►

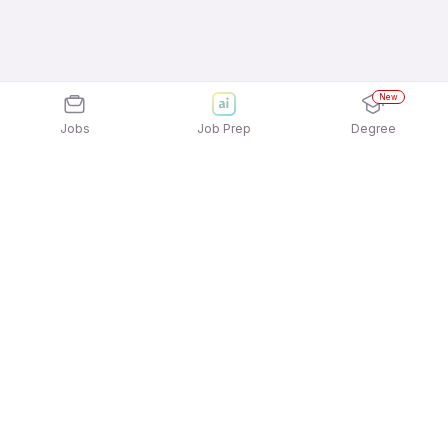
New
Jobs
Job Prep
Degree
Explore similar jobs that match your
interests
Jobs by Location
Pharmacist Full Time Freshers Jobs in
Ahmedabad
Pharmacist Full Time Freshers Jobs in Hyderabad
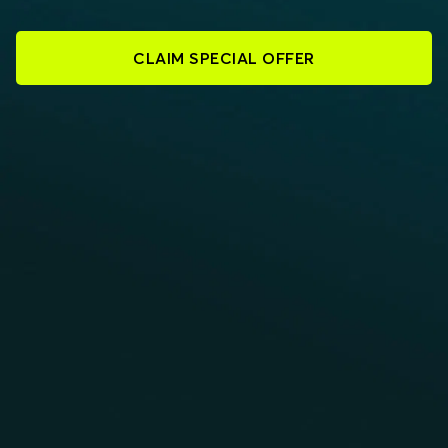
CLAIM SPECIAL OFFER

◄

Assignment: An exact transcription is needed, covering the line with "Jobs by Location" and every line after it to the end of the entries, but not the pictures.

Answer space:
Jobs by Location
Pharmacist Full Time Freshers Jobs in
Ahmedabad
Pharmacist Full Time Freshers Jobs in Hyderabad
CLAIM SPECIAL OFFER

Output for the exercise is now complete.